- AIM OF THE TASK -
Return the listing below unchanged, but without pictures.
[MATERIAL FOR THE TASK Boundary: Start]
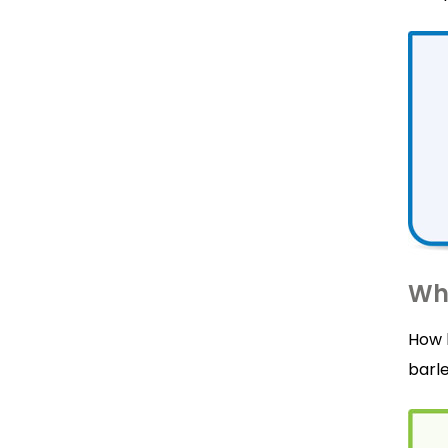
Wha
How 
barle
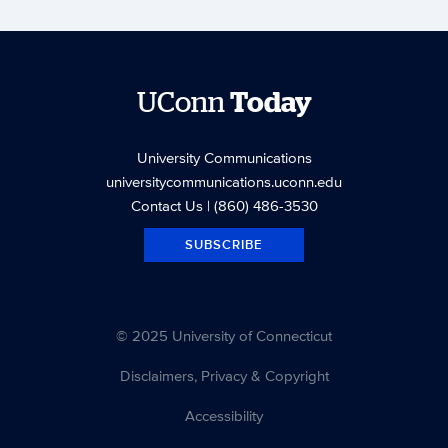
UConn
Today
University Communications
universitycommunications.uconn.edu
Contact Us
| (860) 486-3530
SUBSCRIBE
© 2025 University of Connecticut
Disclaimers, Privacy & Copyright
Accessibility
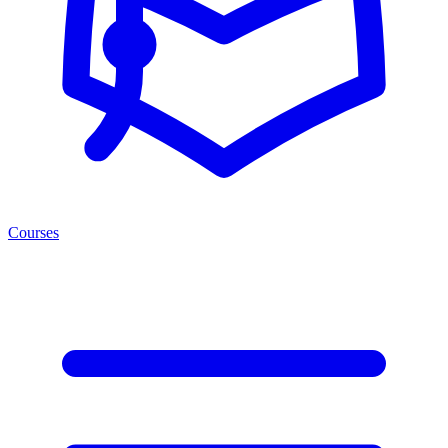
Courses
[MATERIAL FOR THE TASK Boundary: End]
- ANSWER TO THIS TASK -
Wha
How 
barle
UConn
Today
University Communications
universitycommunications.uconn.edu
Contact Us
| (860) 486-3530
SUBSCRIBE
© 2025 University of Connecticut
Disclaimers, Privacy & Copyright
Accessibility
Courses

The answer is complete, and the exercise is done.